(Transcribed page contents)
-*-*-

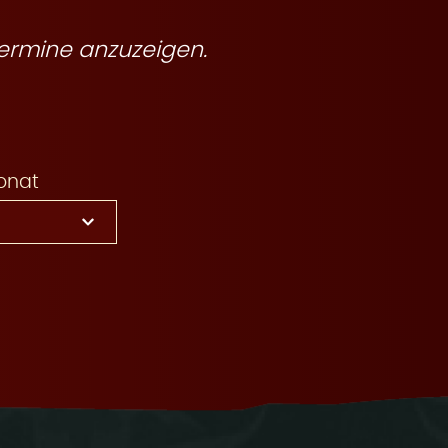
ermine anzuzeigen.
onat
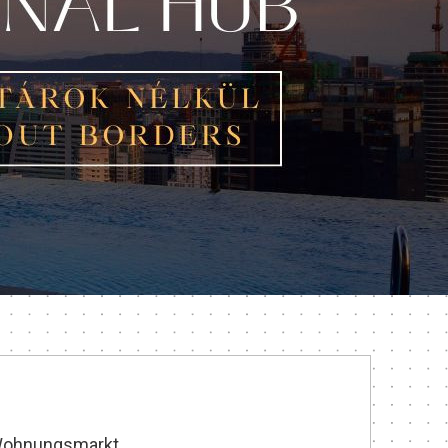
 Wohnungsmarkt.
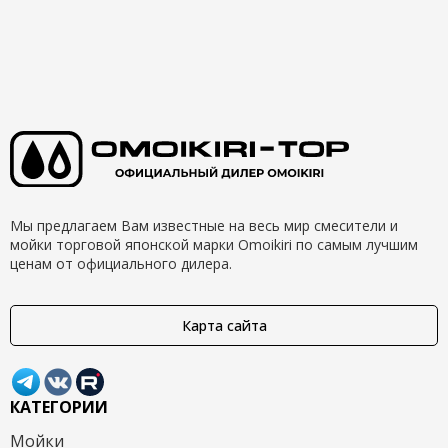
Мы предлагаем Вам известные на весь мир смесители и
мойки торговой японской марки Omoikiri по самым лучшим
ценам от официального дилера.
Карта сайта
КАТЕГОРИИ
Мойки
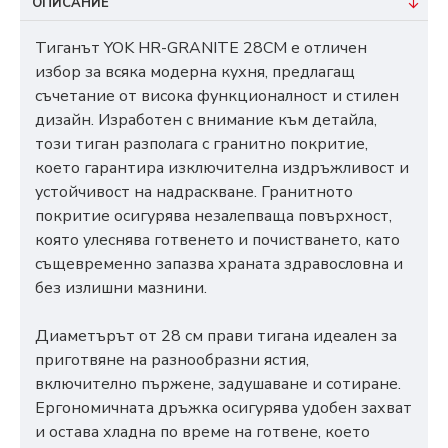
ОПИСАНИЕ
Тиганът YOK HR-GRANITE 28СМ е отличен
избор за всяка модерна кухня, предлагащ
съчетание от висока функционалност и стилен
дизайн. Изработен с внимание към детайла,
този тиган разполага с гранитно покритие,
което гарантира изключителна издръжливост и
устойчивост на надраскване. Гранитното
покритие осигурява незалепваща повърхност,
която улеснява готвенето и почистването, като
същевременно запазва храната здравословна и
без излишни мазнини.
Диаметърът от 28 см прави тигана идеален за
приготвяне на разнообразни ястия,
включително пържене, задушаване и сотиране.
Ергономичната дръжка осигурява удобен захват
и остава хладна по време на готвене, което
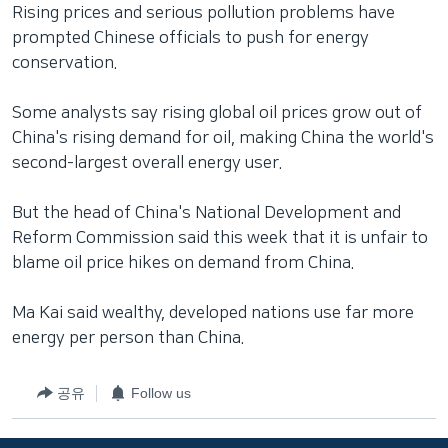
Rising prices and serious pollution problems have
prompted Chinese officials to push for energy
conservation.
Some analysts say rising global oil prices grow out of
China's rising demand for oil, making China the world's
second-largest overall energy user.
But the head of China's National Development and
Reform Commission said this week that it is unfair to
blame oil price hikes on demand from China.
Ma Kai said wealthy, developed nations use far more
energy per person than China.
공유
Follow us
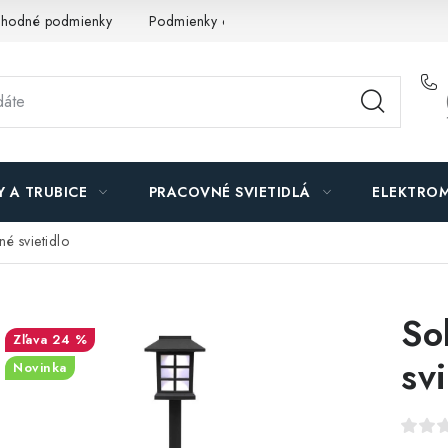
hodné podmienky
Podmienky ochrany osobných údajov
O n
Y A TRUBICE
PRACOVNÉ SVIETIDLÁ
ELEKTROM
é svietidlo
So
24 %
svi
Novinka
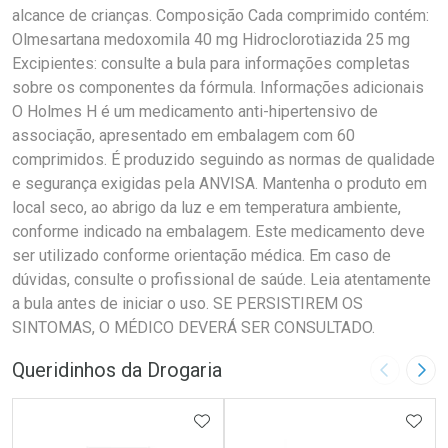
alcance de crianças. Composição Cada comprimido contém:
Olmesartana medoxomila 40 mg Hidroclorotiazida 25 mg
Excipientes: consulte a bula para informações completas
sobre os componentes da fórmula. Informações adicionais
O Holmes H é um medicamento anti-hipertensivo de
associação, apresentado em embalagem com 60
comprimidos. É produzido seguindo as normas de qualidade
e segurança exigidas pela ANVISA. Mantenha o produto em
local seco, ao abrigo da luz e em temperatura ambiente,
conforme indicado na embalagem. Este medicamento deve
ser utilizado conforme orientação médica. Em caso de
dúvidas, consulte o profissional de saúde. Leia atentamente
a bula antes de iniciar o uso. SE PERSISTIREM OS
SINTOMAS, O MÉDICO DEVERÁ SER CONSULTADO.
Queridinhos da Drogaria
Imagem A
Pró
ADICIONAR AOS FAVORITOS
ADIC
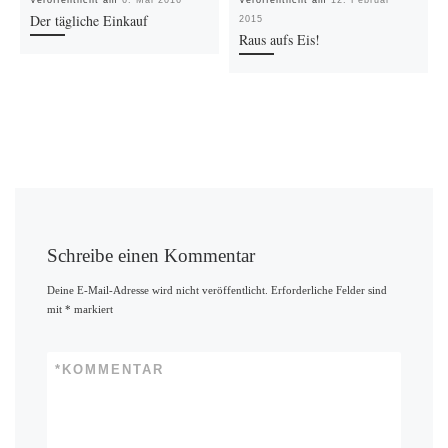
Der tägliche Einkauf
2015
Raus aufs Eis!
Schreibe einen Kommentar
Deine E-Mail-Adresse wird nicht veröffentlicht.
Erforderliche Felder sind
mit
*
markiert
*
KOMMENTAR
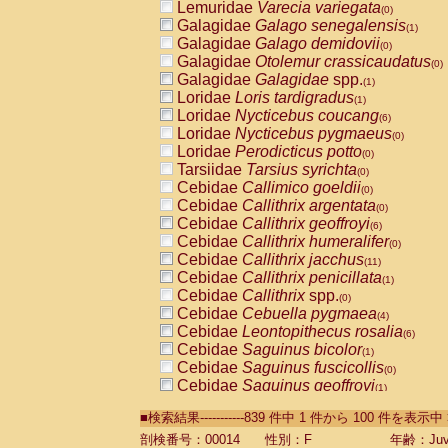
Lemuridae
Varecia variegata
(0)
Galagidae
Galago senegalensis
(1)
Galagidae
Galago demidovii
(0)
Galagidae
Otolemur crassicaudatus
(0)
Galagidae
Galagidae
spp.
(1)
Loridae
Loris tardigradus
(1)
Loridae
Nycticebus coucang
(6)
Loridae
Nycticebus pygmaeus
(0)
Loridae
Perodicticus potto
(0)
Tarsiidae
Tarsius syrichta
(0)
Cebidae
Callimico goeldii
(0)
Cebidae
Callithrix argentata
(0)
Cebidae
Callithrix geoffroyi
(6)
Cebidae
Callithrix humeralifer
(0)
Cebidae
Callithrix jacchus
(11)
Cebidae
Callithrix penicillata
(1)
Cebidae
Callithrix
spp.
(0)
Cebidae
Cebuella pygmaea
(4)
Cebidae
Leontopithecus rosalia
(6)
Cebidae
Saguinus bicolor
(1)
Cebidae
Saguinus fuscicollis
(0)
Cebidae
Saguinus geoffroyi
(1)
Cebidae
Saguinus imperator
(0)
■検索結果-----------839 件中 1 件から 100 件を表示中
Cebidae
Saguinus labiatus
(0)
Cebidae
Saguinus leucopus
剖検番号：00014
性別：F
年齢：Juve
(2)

-*-*-

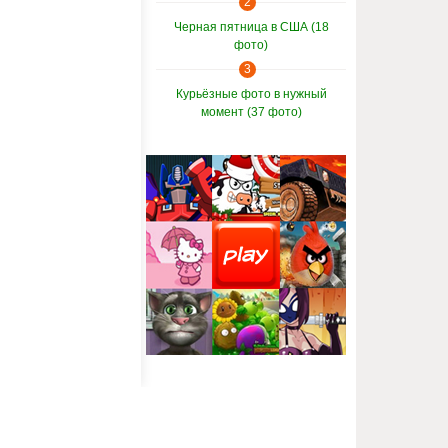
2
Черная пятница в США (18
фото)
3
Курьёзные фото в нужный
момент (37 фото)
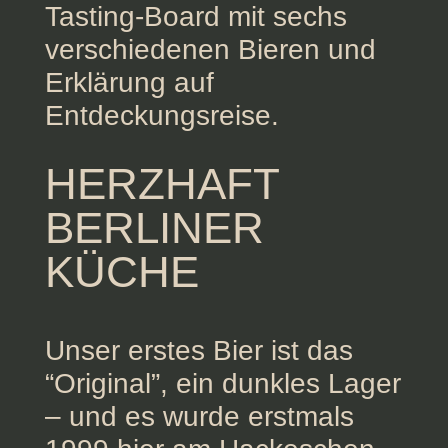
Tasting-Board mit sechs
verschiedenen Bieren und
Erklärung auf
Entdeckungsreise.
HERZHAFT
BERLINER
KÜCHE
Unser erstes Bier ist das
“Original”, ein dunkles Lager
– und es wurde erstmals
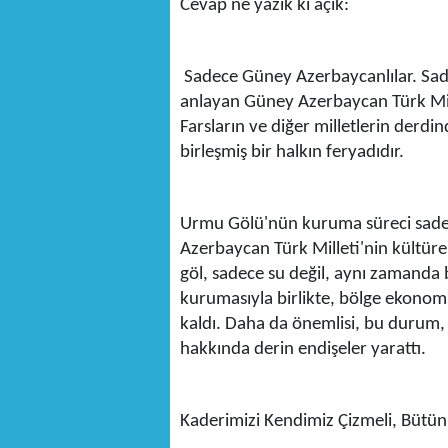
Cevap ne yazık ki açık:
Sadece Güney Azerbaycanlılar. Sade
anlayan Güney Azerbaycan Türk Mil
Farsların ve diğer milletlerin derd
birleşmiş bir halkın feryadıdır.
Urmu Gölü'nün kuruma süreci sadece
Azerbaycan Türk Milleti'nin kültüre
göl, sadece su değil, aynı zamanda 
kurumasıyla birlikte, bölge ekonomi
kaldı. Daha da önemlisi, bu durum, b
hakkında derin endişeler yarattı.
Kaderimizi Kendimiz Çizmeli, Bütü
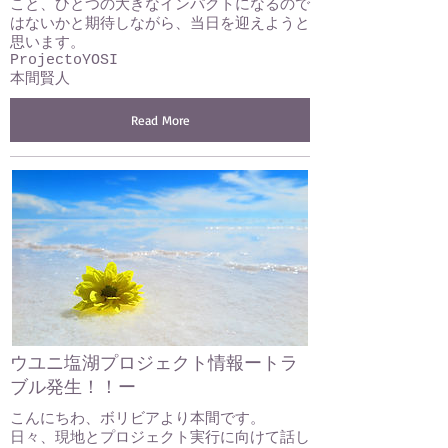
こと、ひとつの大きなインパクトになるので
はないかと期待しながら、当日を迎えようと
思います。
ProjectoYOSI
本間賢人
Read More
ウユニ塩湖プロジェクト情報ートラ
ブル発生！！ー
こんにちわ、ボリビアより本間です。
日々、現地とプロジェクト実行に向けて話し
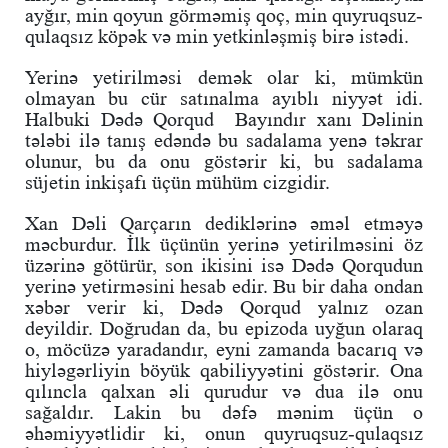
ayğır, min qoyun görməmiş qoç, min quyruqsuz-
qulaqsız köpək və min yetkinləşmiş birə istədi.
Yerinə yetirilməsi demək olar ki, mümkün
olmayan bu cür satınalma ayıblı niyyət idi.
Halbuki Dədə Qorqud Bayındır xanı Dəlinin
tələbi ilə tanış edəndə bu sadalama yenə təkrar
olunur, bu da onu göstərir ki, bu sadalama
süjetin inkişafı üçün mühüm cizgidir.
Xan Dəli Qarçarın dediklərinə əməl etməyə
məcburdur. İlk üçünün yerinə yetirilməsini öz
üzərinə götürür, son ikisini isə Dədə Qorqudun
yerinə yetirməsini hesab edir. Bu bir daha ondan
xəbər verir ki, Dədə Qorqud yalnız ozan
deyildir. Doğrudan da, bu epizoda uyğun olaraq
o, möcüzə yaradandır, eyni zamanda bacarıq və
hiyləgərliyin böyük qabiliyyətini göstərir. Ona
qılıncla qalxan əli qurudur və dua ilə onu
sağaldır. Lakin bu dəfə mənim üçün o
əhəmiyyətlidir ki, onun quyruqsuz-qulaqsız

-*-*-

◆ **THE TASK**
Go line by line through the records above and copy each one containing "prices".

◆ **RESULT OF THIS EXERCISE**
Rising prices and serious pollution problems have
Some analysts say rising global oil prices grow out of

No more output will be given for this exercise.